This is a movie with so many extraordinary strengths and legendary parts that it is hard to even view it objectively any more. For many years when I was young- many years ago, this was my favorite movie. It had a mythical quality for me.
So let me just sum up what I think are the great and remarkable things that make this movie a must see:
1. Clearly, Marlon Brando. This is rightly considered to be one of the great performances in film history. Of all the brilliant choices he makes in crafting this role, there is one which (as an actor myself) I would like to point out as an illustration of his peerless technique.
The scene is the one in which Terry and Edie are walking along the waterfront in the park, having just met, or rather rediscovered each other for the first time since childhood. At one point Edie drops a glove- a small white dress glove, and Terry picks it up. As he sits on a child's swing, telling her his philosophy of life, he absently pulls the small white glove on his hand.
Whenever I watch this scene I literally shudder with pleasure at this gesture. It unleashes a flood of connotative information- Terry's vulnerability, his background as a boxer, his brutishness against the purity of the white glove. I don't know if this was an improvised or planned moment on Brando's part, but it demonstrates the genius that informed his instincts.

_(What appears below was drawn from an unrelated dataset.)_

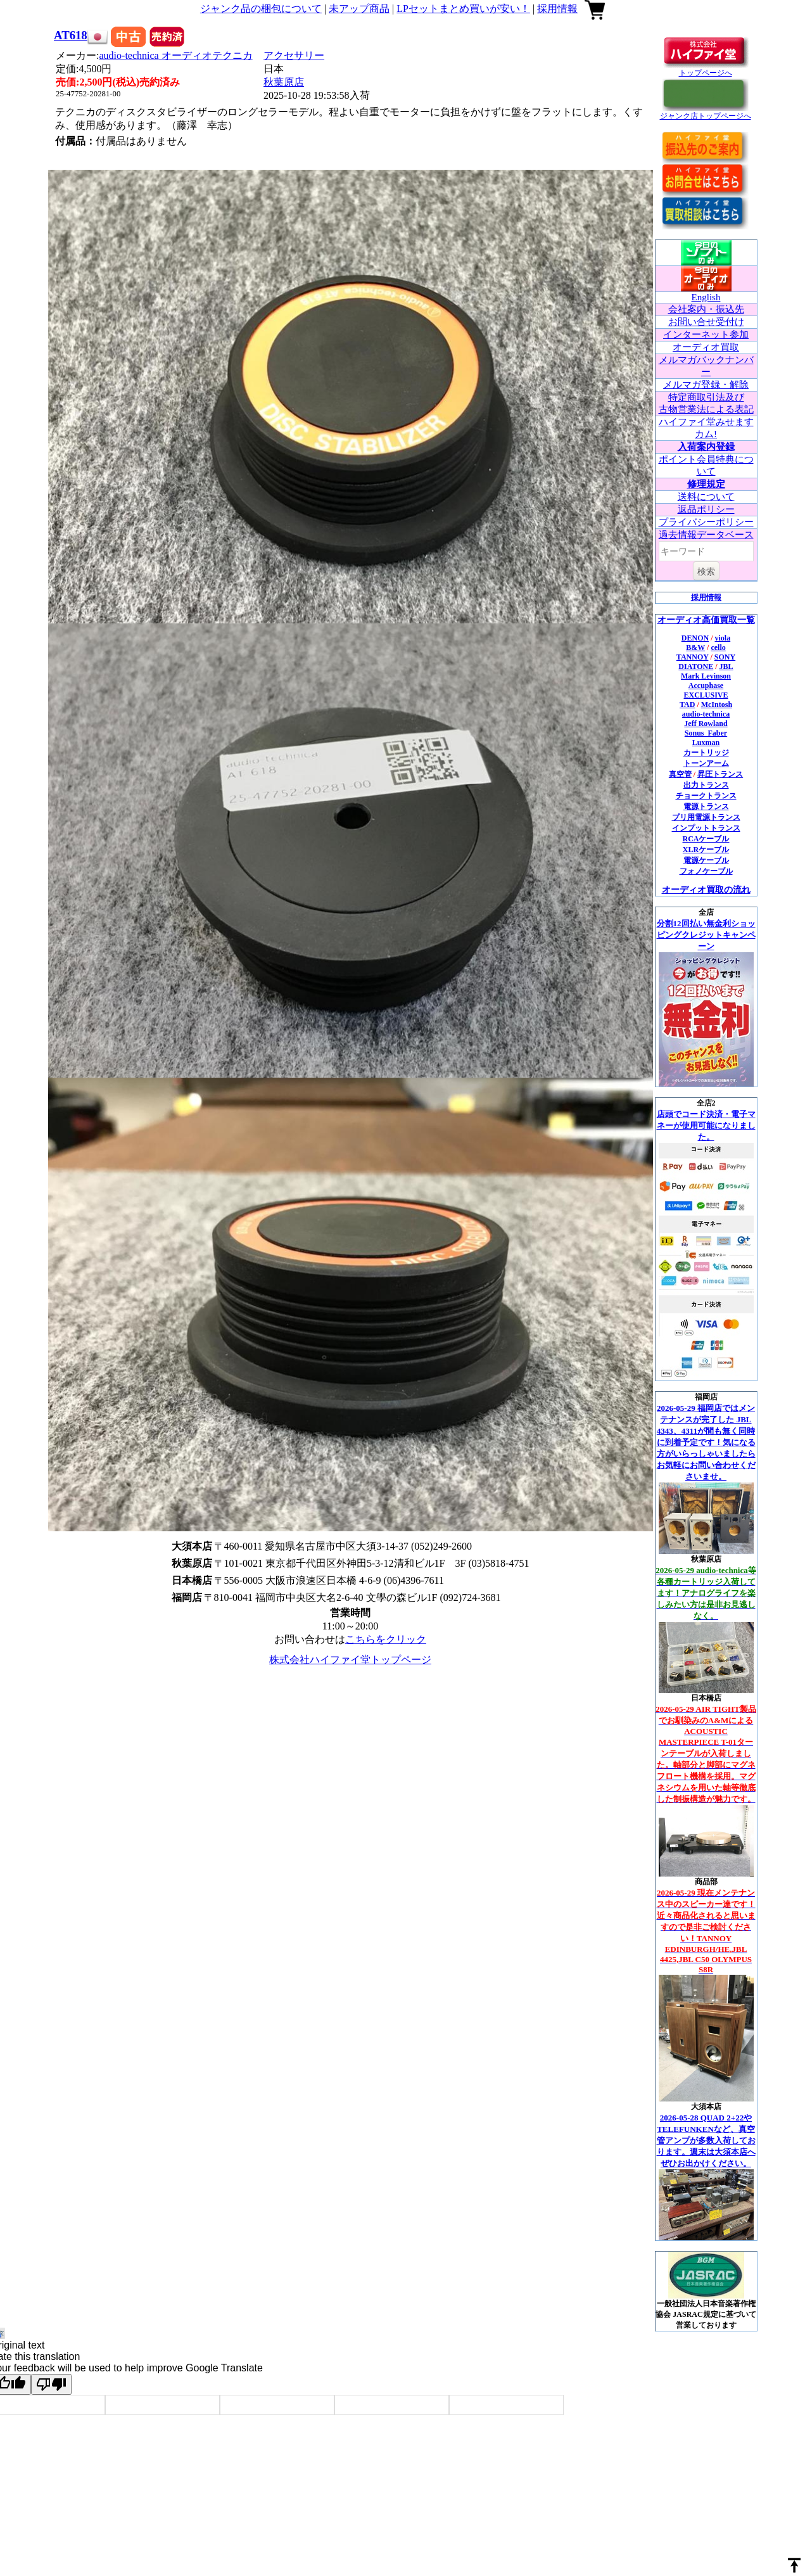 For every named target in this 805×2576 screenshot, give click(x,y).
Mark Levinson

This is a performance that any actor can go to school on.
2. The locations and cinematography. Films are simply not shot entirely on location anymore and it shows. No amount of art direction will ever create a setting as convincing as this real one. Legend has it Kazan wanted the pale, sunken cheeks that filming during a cold New York (actually Hoboken) winter produced. This film is not only a great piece of fiction, but also a significant historical record.

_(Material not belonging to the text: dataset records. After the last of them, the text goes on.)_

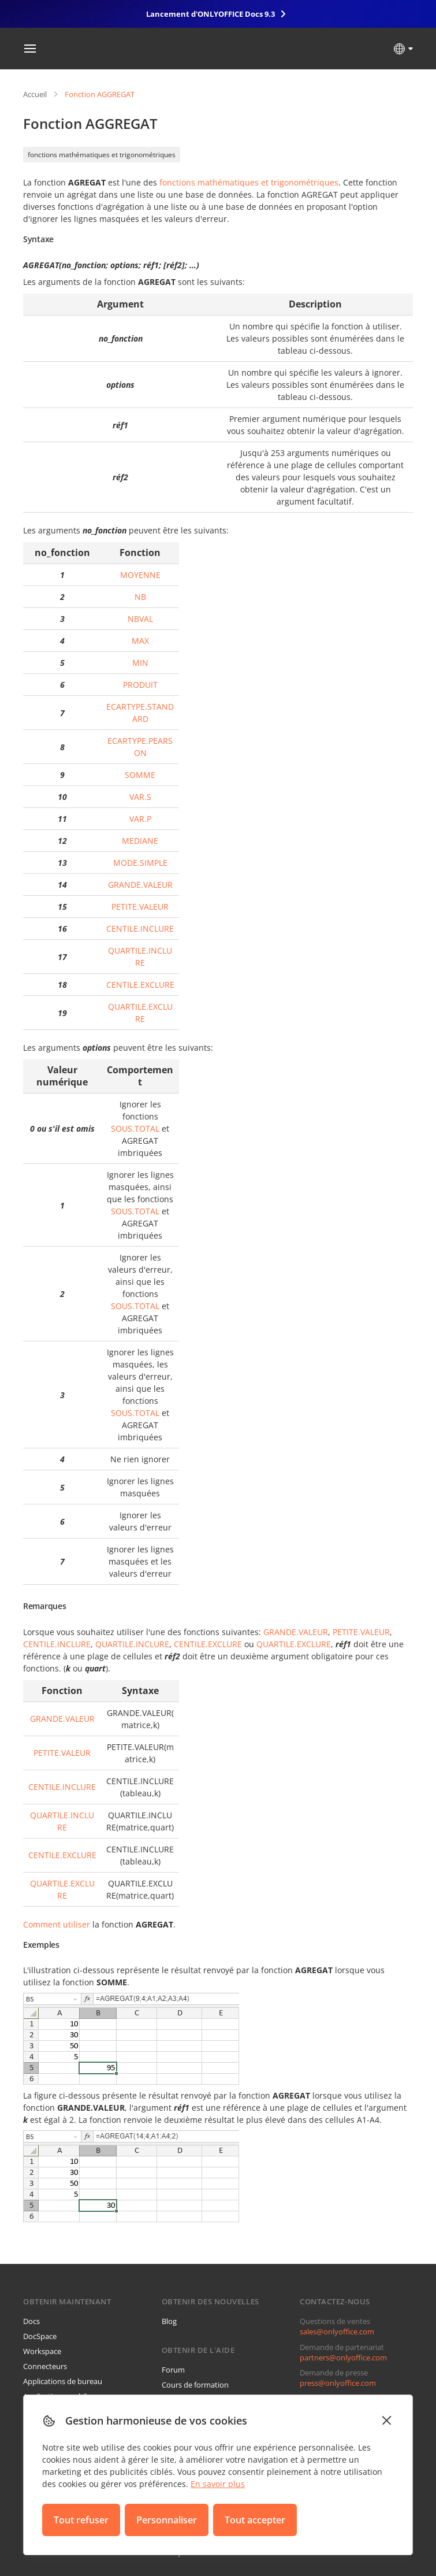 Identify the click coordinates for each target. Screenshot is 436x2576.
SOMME (140, 774)
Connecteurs (45, 2366)
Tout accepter (255, 2520)
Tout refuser (81, 2520)
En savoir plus (218, 2483)
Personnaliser (166, 2520)
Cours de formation (195, 2384)
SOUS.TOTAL (135, 1128)
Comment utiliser (56, 1924)
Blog (169, 2321)
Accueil (35, 94)
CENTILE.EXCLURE (140, 984)
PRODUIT (140, 684)
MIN (140, 662)
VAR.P (140, 818)
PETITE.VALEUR (140, 906)
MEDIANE (140, 840)
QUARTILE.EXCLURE (140, 1012)
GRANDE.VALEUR (140, 884)
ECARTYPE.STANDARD (140, 712)
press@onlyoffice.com (338, 2383)
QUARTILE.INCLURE (140, 956)
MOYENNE (140, 574)
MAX (140, 640)
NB (140, 596)
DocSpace (40, 2336)
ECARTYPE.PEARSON (140, 746)
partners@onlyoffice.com (343, 2357)
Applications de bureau (62, 2381)
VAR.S (140, 796)
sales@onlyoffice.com (337, 2331)
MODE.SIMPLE (140, 862)
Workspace (42, 2351)
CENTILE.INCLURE (140, 928)
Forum (173, 2369)
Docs (31, 2321)
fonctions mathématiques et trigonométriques (102, 155)
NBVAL (140, 618)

3. The score by Leonard Bernstein. Others may find this a little much, but I think its some of the great music composed for the movies by a great composer. I particularly think of the moment when (spoiler) as Terry is being called for Charlie and at the last minute he and Edie narrowly escape a truck, the truck passes to reveal Charlie's body. The score resolves from a pounding tension to a lyrical passage. A composer might be able to illuminate what he does here with the chord change- I can't, but it is very powerful, and very moving.

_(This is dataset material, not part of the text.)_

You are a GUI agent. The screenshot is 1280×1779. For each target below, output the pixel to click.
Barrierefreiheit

4. The scene. For me the great pivotal scene only begins with the classic taxi cab scene- it doesn't end there. In one uninterrupted dramatic build we cut from the cab being driven into the back of a truck to Terry pounding on Edie's door. This is an almost equally famous scene as he breaks open the door, smashing the jamb, she fights him off and they finally collapse in an embrace, wedged in the tiny hallway of the apartment. There is the most momentary release of tension, and then we hear them calling Terry, telling him that Charlie wants to see him, and we are in the alley with the truck bearing down on them. This is all one long build from the cab, reinforced musically, and climaxes with the discovery of Charlie, hanging by a meat hook. The emotional complexity that Brando brings to this moment, as he gently lowers him, is heart-rending.
Obviously, I could go on about the entire film, which I think has the same level of texture, detail, and emotional complexity in every scene. The cast is uniformly brilliant as is the direction. A masterpiece.